I am reaching the end reading this very unusual but highly interesting book. The author Claire L. Parkinson is a researcher (ex-researcher?) at Nasa’s Goddard Space Flight Center, specializing in sea-ice problems. She is an IPCC co-author and certainly can not be labeled a “skeptic”. Calling her “alarmist” also would be wrong. She very strongly defends the skeptics rights and raison d’être, even if she does not agree with many of their opinions.
Her (may be muted, but nevertheless very outspoken) sympathy for skeptical minds is “rewarded” by a rather strange foreword of Prof. Lonnie G. Thomson, who dissociates herself from the author’s too liberal (= consensus critical) penchant.
It is a big book of ca. 300 pages, covering a very broad range of subjects. The author starts by a large part relating the evolution of earth’s climate and it’s often abrupt changes. There is nothing new here, but the presentation is very readable. I especially liked her chapter on the skeptics (like Lindzen, Singer, Spencer) and on the problems of climate modeling. She deplores the rough handling most skeptics get by the mainstream scientists (comfortably nested in their cosy consensus club); she also gets angry when these people are declared stooges of the oil industry, revealing that mainstream scientists can get (and get) whatever funding from these industries without anybody of the consensus crew taking concern.
Her chapter on the problems and pitfalls of modelling is extremely interesting to read, as she begins by a personal experience (modeling polnyas) which showed how hasty conclusions from models can be way out of the mark. She also deplores the rushing into print of partial research results, which often are again faulted a couple of months later.

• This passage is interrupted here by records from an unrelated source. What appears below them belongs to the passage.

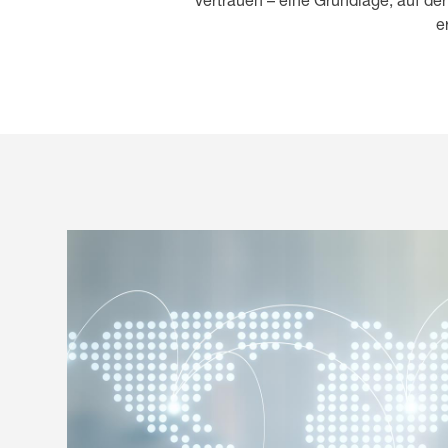
Vertrauen – eine Grundlage, auf der
e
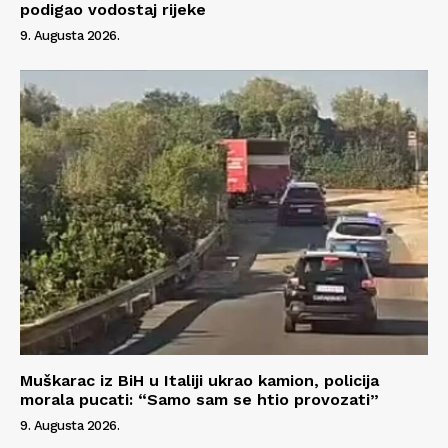
podigao vodostaj rijeke
9. Augusta 2026.
Muškarac iz BiH u Italiji ukrao kamion, policija
morala pucati: “Samo sam se htio provozati”
9. Augusta 2026.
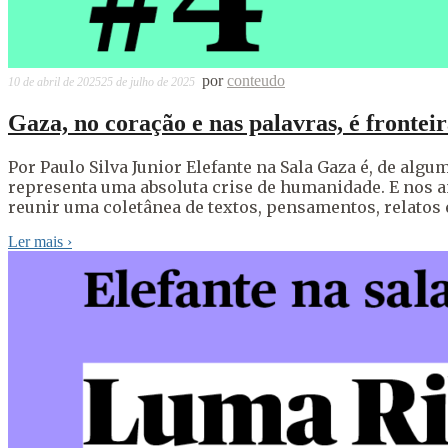
por
conteudo
10 de abril de 2025
25 de julho de 2025
Gaza, no coração e nas palavras, é frontei
Por Paulo Silva Junior Elefante na Sala Gaza é, de alg
representa uma absoluta crise de humanidade. E nos an
reunir uma coletânea de textos, pensamentos, relatos e 
Ler mais
›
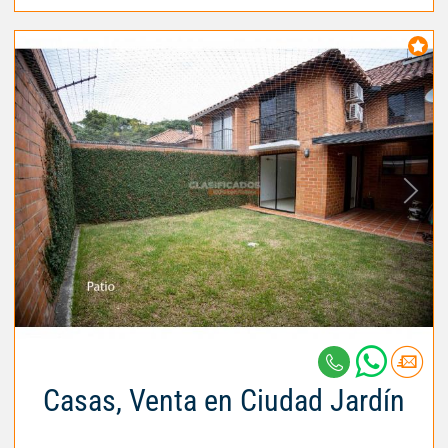
Casas, Venta en Ciudad Jardín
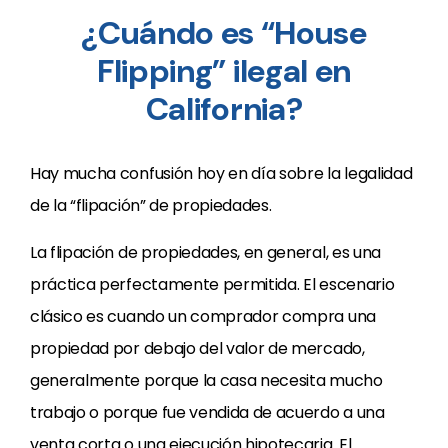
¿Cuándo es “House
Flipping” ilegal en
California?
Hay mucha confusión hoy en día sobre la legalidad
de la “flipación” de propiedades.
La flipación de propiedades, en general, es una
práctica perfectamente permitida. El escenario
clásico es cuando un comprador compra una
propiedad por debajo del valor de mercado,
generalmente porque la casa necesita mucho
trabajo o porque fue vendida de acuerdo a una
venta corta o una ejecución hipotecaria. El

The book was intended as a warning not to embark in grandiose geo-engineering projects, as there are so many lessons of the past showing how awfully wrong such schemes may go. These warnings, with illustrative examples, are talked about up and again, but I appreciate that they only make a small part of this book.
I am not in line with everything the author writes or thinks; but this book is such a refreshing and surprising venture coming from a community were liberal minds are not always welcome. To be recommended!